In fondo, la comprensione della democrazia è questione di maturità. Da piccoli, quando si giocava con gli amici e si doveva decidere qualcosa, ci si contava: «È la democrazia: comandiamo noi, che siamo di più». Ma poi crescendo si capisce che l’autentica democrazia non è quella in cui comanda chi è in di più – questa si chiama tirannia della maggioranza, che sempre tirannia è – ma quella in cui son tutelati quelli che sono di meno.
In altri termini, non è per permettere a chi sta al potere di parlare liberamente che la democrazia è stata inventata. C’erano già altri e ben collaudati schemi, per questo. È invece per garantire che possa farsi sentire forte la voce di chi non è al potere che esiste la democrazia, questo «fragile vascello» che «porta in sé la speranza dell’umanità»: «la sola via per cui passano le energie progressive della storia umana», come scriveva Maritain (J. Maritain, Man and the State, 1951).

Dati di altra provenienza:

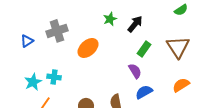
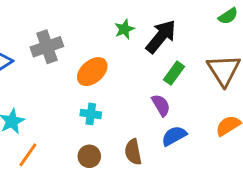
black arrow: (135, 24) -> (161, 37), size x1.4
cyan cross: (54, 77) -> (91, 114), moved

È un gioco scomodo, insomma. Sia per chi sta nella minoranza, naturalmente, sia per chi arriva al governo, soprattutto dopo lunghi anni di opposizione, e che al governo scopre come non sia sempre lecito impiegare gli strumenti di lotta politica che poteva usare in precedenza, ora a disposizione dell’altra parte.
Perché a chi occupa la posizione istituzionalmente più forte e garantita sono imposte regole di fair play maggiore.